IST-Magazine India Sets Year-on-Year Targets to Reach Ambitious 2022 Solar Goal
India Sets Year-on-Year Targets to Reach Ambitious 2022 Solar Goal
In 2014, India’s Prime Minister Narendra Modi announced a goal to increase solar power capacity to 100 Giga watts (GW) by 2022—five times higher than the previous target. The 2022 target is extremely ambitious (the world’s total installed solar power capacity was 181 GW in 2014) and would make India a global leader in renewable energy. Moreover, Piyush Goyal, India’s Minister of State (IC) for Power, Coal and New & Renewable Energy, recently said that India aims to achieve its 100 GW solar target as early as the end of 2017.
India’s total installed solar power capacity stands at 5.8 GW, so the country will need to significantly ramp up the pace of solar capacity additions, from an average 4 GW per year to 15+ GW per year to meet the 2022 target. Critics have been skeptical, citing hurdles like poor transmission infrastructure and lack of access to finance. Yet recent signs show that the country is starting to make serious progress on how it will achieve its lofty solar goals.
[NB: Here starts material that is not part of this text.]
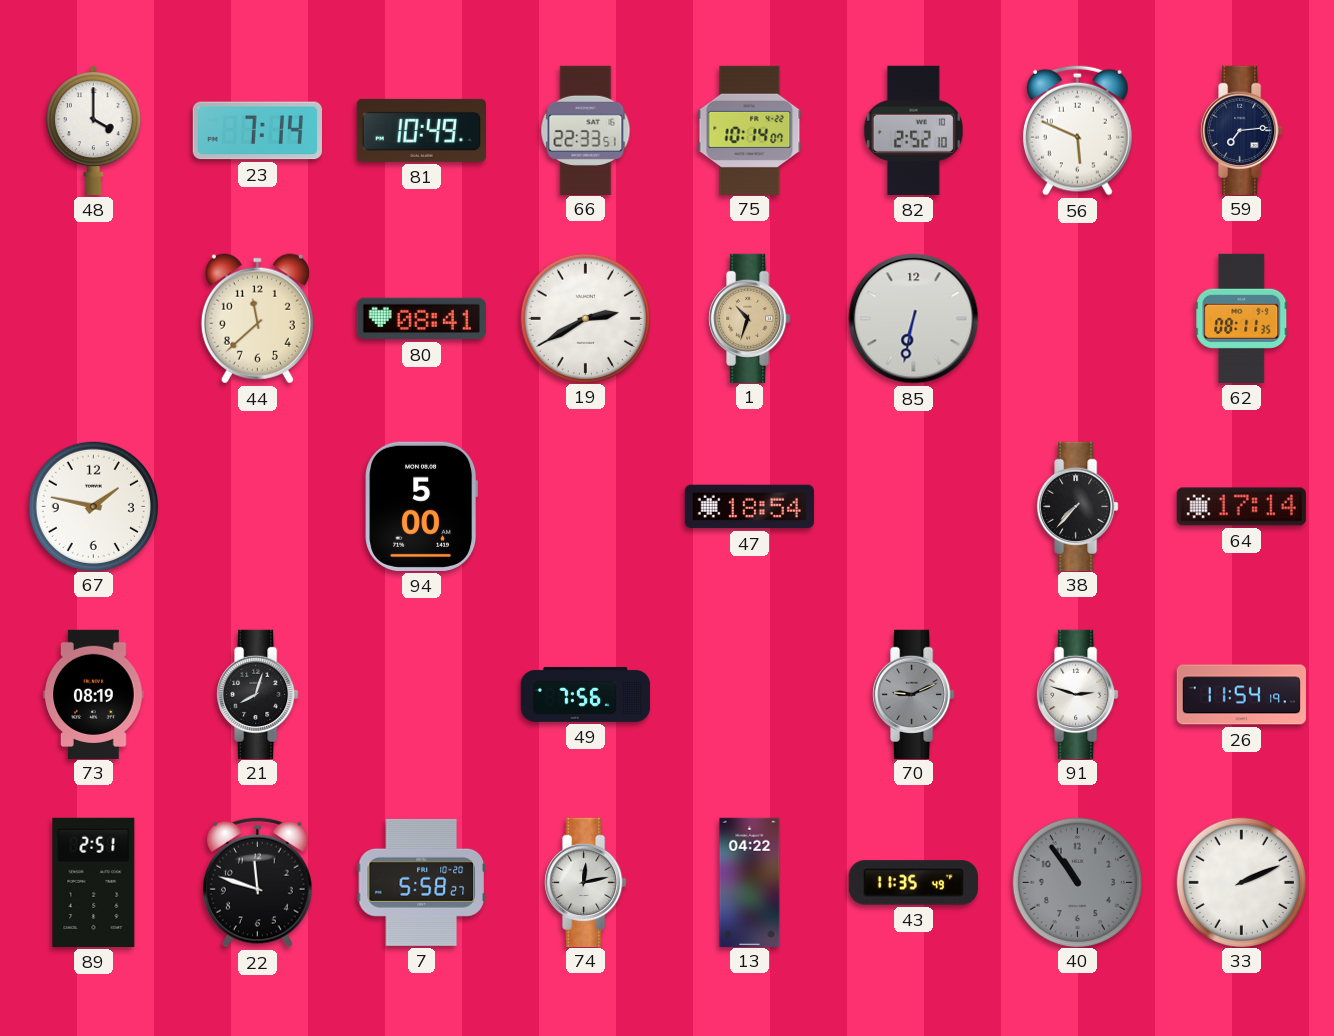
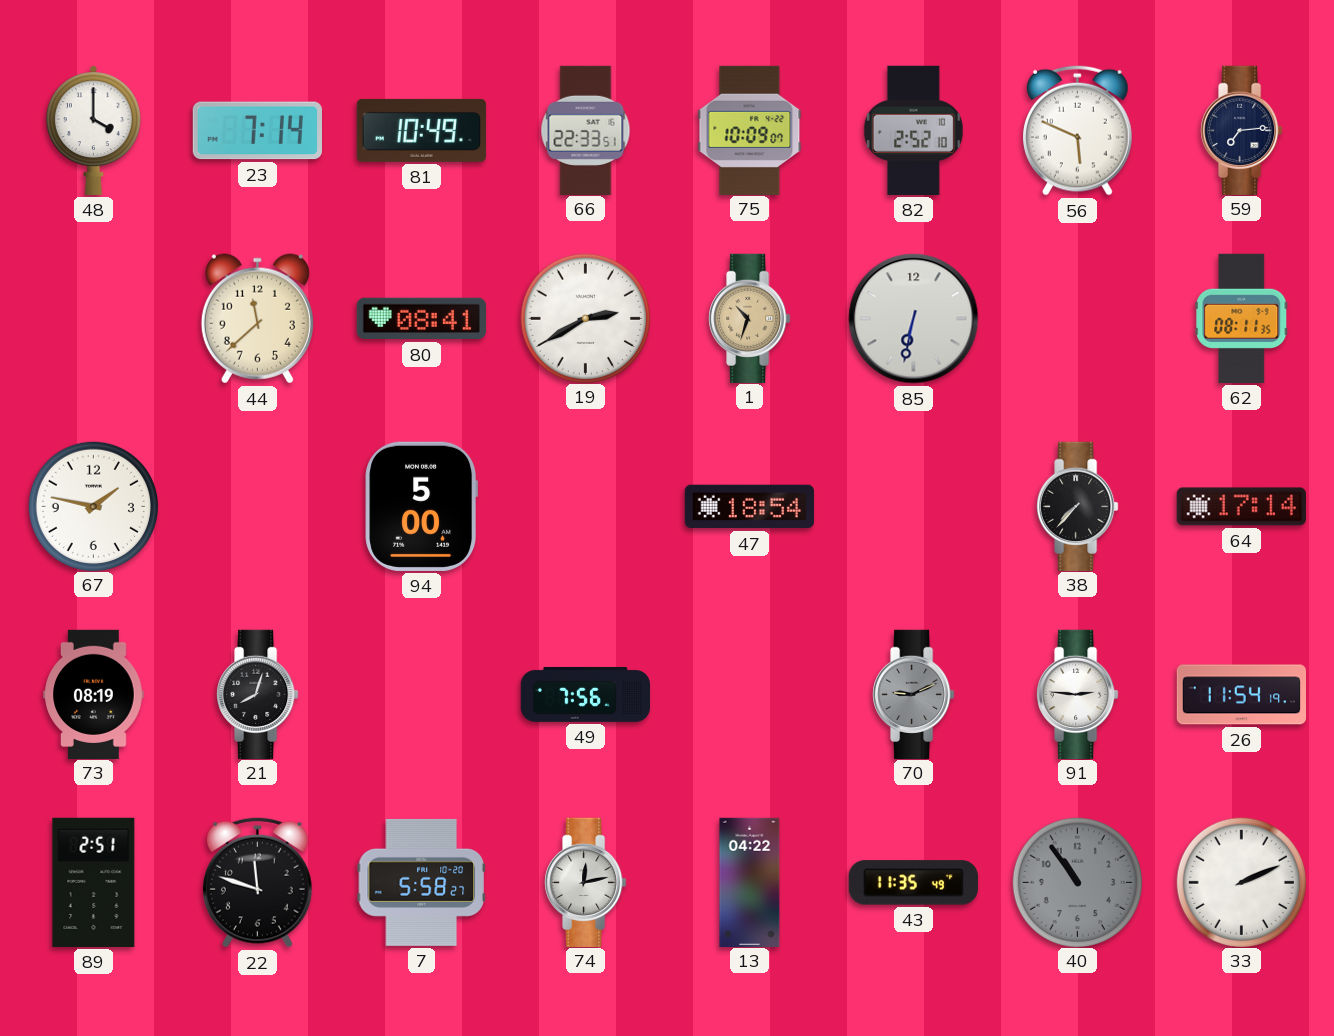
75: 10:14 -> 10:09
91: 2:48 -> 2:46
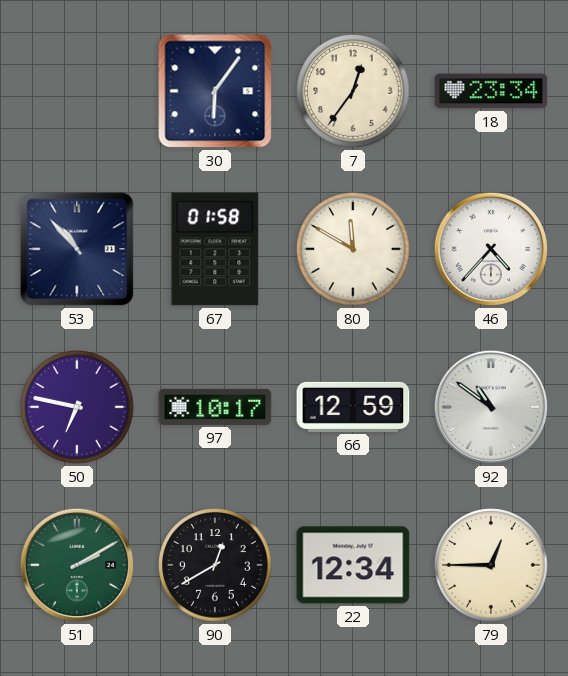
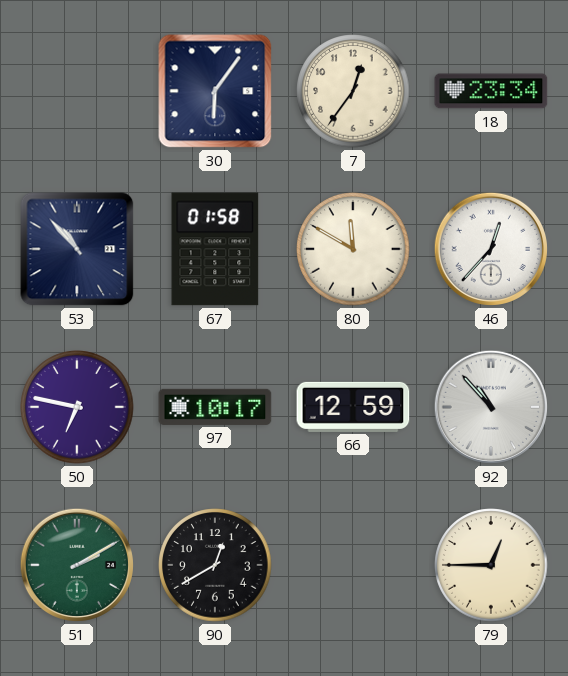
46: 4:37 -> 12:37
92: 10:51 -> 10:53
22: 12:34 -> none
According to the targets, India will add 12 GW of new solar power capacity this fiscal year, and add 15 GW and 16 GW of new solar capacity in FY2018 and FY2019, respectively. This will also bring the country closer to the government’s commitment of providing 24-hour electricity to all Indians by 2019.
Next Steps
Although India is on track to achieve its annual solar capacity addition target for this financial year, the government will need to do more in subsequent years to ensure that its targets are met. This is important not only for its solar commitment, but also for its national energy and climate change commitments–installing 175 GW of total renewable power capacity by 2022, and increasing the share of non-fossil-based power capacity from 30 percent today to about 40 percent by 2030 (with the help of international support). While the Indian government has taken positive steps to support the supply of solar on the grid, it should now also focus its attention on the demand for solar energy, by developing solutions that provide the private sector with access to affordable solar. These solutions must support distributed and off-grid generation systems, as well as the adoption of storage technologies—both of which are necessary to reach India’s ambitious solar goals.